Antonio began his career in bioinformatics, spending 10 years split between academia and industry.   He then worked  for a web ratings company, Quantcast, then a social network, Hi5, as a data scientist. Currently he is an independent consultant.

Hi Antonio! What is your educational background and how has it prepared you for your role in this field?  What skills did you not develop in school that you find important in your work?

I have undergrad and graduate degrees in CS from the University of Milan, Italy. Everything I learned there turned out to be useful for my career, from algorithms to software engineering, from operating systems to linear algebra. Maybe I could have done without the physics classes, but they were interesting anyway. I got also some machine learning in school and some probability, but no statistics, which I had to pick up en route. Luckily I worked very closely with excellent statisticians for 6 years at Affymetrix which helped fill the gap. Also being somewhat versed in computer theory helped. It’s all math after all.

What are the biggest challenges in data science and/or analytics?  What are the most important things to ‘get right’. What are the best technologies available to solve these problems?

While we are transferring scientific methods into business and government, science itself is going through a period of transition, if not crisis. It made it into the popular press that most scientific results don’t stand the test of time . On the other hand, I meet both experienced scientists and members of the general public regarding any statement supported by some data with a p-value or a confidence interval as ground truth.

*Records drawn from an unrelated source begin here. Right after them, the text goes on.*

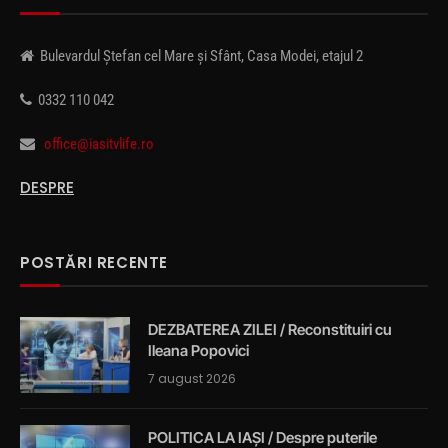
Bulevardul Ștefan cel Mare și Sfânt, Casa Modei, etajul 2
0332 110 042
office@iasitvlife.ro
DESPRE
POSTĂRI RECENTE
DEZBATEREA ZILEI / Reconstituiri cu
Ileana Popovici
7 august 2026
POLITICA LA IAȘI / Despre puterile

I think we need to strengthen our methods at a and also we need more education among people who are not specialists themselves but need to understand statistics or we risk a backlash at some point.

The other challenge I would like to mention is more on the computing side. Every piece of hardware we use, from the phone in my pocket to a data center, needs parallel software to deliver more than a dwindling fraction of its potential. The bad news is that most of the code we have written since von Neumann and Turing is sequential, and most of it will have to be rewritten . We will be working on this new generation of software for years or maybe decades. That’s why I devoted the last year, year and a half to developing tools , more than solving specific data analysis problems, and I think it will keep taking a good share of my time.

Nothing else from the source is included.